All that is needed is an exact copy of the lines from the beginning of the data below through the line containing "من التزاماتها بموجب هذا البروتوكول في", minus the pictures.

** Opening TASK DATA block **

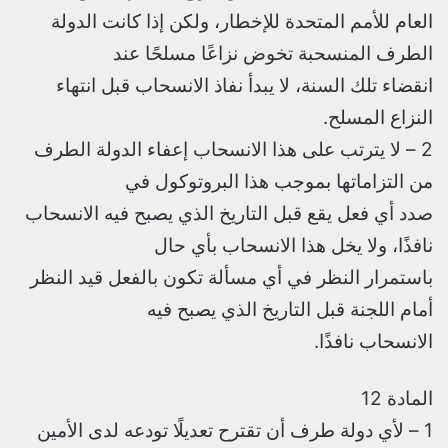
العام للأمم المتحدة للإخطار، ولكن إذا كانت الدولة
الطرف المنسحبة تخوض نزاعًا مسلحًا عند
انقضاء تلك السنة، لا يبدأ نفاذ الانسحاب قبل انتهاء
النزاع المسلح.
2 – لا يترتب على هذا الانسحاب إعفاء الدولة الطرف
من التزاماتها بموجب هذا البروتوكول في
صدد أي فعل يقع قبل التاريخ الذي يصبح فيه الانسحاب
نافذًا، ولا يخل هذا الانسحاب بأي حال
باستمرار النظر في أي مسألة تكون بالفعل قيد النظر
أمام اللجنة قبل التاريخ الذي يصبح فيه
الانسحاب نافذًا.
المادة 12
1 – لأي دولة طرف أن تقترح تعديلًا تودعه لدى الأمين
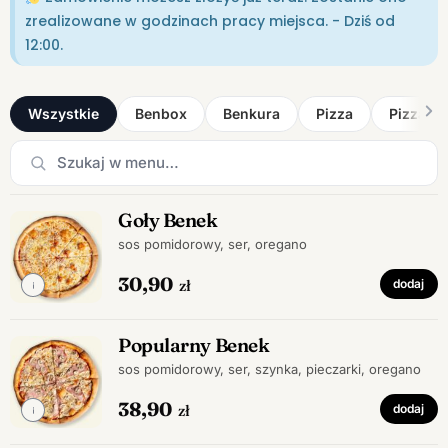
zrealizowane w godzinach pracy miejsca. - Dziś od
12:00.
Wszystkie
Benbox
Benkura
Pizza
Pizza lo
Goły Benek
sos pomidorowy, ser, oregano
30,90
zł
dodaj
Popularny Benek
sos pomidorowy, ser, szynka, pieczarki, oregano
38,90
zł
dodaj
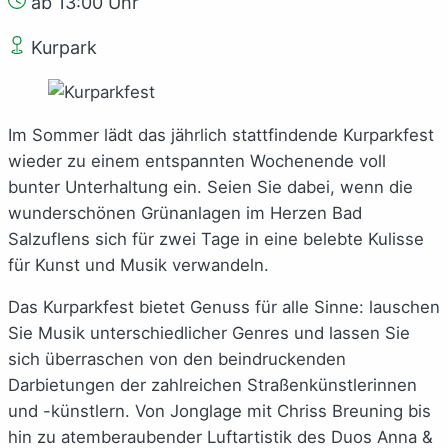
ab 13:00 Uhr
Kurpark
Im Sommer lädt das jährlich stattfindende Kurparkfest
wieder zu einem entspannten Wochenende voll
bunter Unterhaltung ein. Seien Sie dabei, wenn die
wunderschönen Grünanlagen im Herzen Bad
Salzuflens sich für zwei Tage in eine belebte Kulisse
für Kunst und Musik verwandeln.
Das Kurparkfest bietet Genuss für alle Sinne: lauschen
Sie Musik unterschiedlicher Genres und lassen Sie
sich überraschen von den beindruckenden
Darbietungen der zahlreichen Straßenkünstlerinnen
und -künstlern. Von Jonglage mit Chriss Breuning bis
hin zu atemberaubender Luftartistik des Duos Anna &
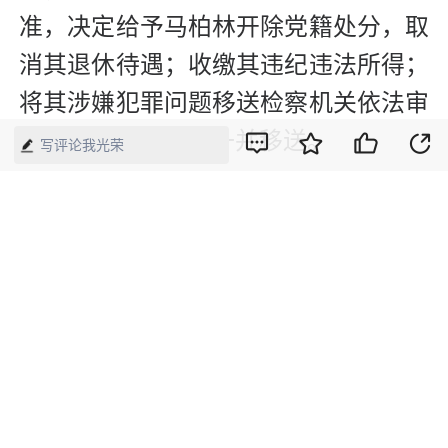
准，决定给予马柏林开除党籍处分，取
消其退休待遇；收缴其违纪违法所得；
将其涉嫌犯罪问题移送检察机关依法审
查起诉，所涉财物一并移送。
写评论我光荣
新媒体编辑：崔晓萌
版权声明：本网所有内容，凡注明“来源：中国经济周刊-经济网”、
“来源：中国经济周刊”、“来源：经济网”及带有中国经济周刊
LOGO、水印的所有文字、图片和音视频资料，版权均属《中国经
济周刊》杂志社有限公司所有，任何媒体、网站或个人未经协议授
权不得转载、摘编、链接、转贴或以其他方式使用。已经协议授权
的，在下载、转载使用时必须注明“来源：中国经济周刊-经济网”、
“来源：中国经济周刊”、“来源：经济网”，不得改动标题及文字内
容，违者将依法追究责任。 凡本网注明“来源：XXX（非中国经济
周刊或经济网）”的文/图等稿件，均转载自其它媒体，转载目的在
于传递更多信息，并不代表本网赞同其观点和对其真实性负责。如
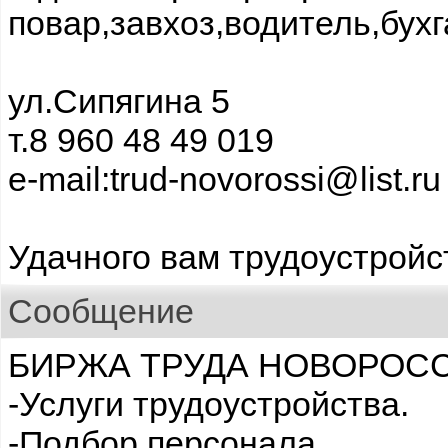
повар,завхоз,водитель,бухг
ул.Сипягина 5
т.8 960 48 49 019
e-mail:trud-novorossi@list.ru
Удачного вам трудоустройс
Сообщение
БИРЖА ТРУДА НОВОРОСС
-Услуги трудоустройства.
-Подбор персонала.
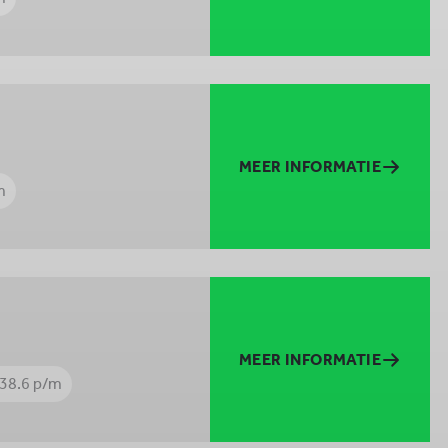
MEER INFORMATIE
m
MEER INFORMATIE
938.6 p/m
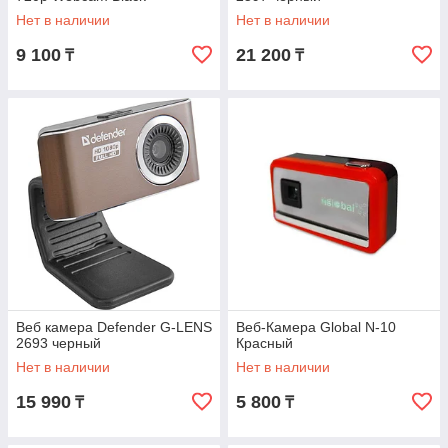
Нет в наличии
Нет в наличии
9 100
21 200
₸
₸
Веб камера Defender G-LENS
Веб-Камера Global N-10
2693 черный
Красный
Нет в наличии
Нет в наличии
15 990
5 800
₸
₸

** Closing TASK DATA block **

§ EXERCISE RESULT
العام للأمم المتحدة للإخطار، ولكن إذا كانت الدولة
الطرف المنسحبة تخوض نزاعًا مسلحًا عند
انقضاء تلك السنة، لا يبدأ نفاذ الانسحاب قبل انتهاء
النزاع المسلح.
2 – لا يترتب على هذا الانسحاب إعفاء الدولة الطرف
من التزاماتها بموجب هذا البروتوكول في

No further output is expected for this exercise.